Corporations Media

Disney: Centralization Doesn’t Always Work

As I was reading last week about how McKinsey was hired to help Disney streamline costs this year, it drew similarities to my time at Jarden when we merged with Newell in 2016.  MK is a great firm, don’t get me wrong, but I continue to see this playbook applied that doesn’t always work. Centralization is not invariably the answer, especially in businesses with strong IP and nuanced relationships.  

Given what was ultimately mostly a Disney+ profitability issue in my opinion, MK recommended centralizing all content decisions/spending in a newly formed corporate group, thereby taking away power from the studios and content creators who had previously managed their own budgets and were closer to the end consumer. That’s a drastic move to make when the underlying issue lives mostly within just one segment of a large empire and ultimately related more to pricing of the product and customer acquisition cost, but I digress. After a year in which Disney stock has declined 40%, Bob Iger, who previously ran the company, was brought back in to fix things – task number 1, disbanding this centralized approach to content spending. 

In 2016, while I was at Jarden, the company was acquired by Newell Rubbermaid.

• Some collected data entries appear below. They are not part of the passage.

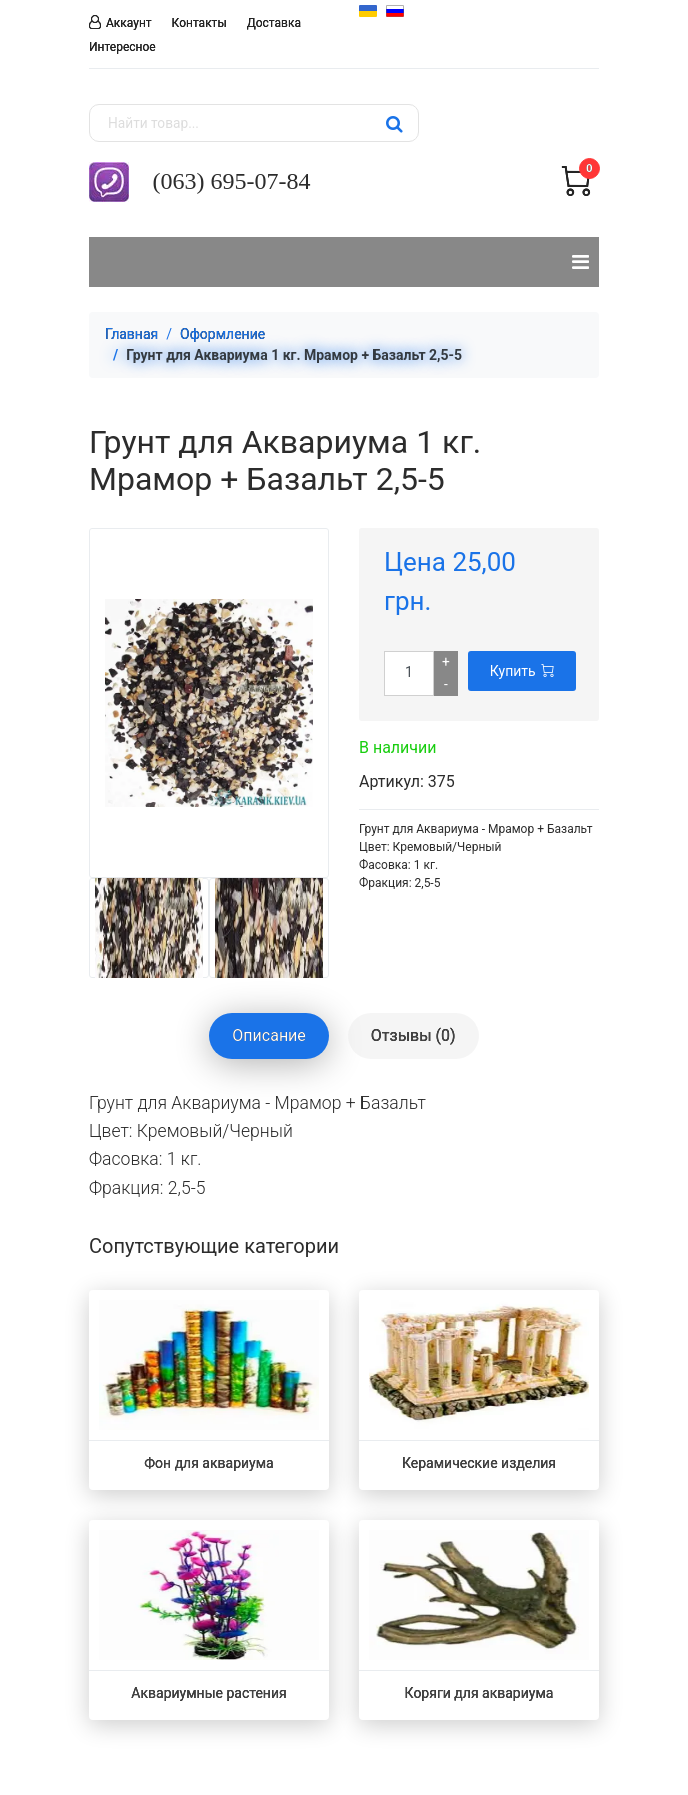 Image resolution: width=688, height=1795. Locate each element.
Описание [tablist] (269, 1035)
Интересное (122, 47)
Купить (522, 671)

Jarden’s stock was at a near all time-high – but Newell’s management thought they could accelerate it further via a slew of synergies. On the surface the companies looked somewhat similar – both sold household products primarily through wholesale, both sourced from similar factories in Asia and the two shared a lot of customer demographic overlap. But there was something fundamentally different between the two organizations. Newell preferred to centralize a lot of key choices around innovation, sales, and e-commerce, why Jarden operated more similarly to a holding company – with each business having a large amount of autonomy to make decisions and take risks. 

After the deal closed, Newell hired two large management consulting firms to mold Jarden into its operating model. The results were underwhelming as you can see in the chart below. Within two years of the deal closing, Newell’s stock had significantly underperformed vs its peers.    

And under the hood, many core KPI’s such as COGS and EBITDA were struggling. 

So, what ultimately was the reason for this drastic underperformance vs peers? The answer is it was self-inflicted and not a sign of larger macro issues.  

The most cogent argument I believe is that Newell was building products that retailers and customers didn’t want. Under the Jarden model, each business unit performed separate R&D and worked closely with retailers to design products that customers desired. While, under the Newell model, innovation was centralized and often misaligned with customer needs. Furthermore, marketing was also centralized, and spending was controlled by a group that didn’t understand a lot of the cultural nuances of the various owned brands. For example, Newell deciding to stop sponsoring pro athletes on the K2 or Marmot brands because the centralized team didn’t have experience here had devastating consequences for awareness and relevance. Drawing parallels to the Disney example, centralizing content decisions caused the company to misjudge what viewers wanted and alienated the creative teams who had previously had their own marketing budgets. This caused dislocations in the industry as a team was applying a one-size fits all approach to a wide swath of content. This led to a lot of film and TV IP that turned out to be duds or were not marketed to the right audience – which ultimately put pressure on margins. 

Disney is nothing without its IP the same way that many of Jarden’s legacy brands like Marmot, Coleman and K2 would not have been successful without the outdoor sports trade vertical. Different industry, but very similar lesson – centralization comes with risk that often consulting firms have a hard time distinguishing.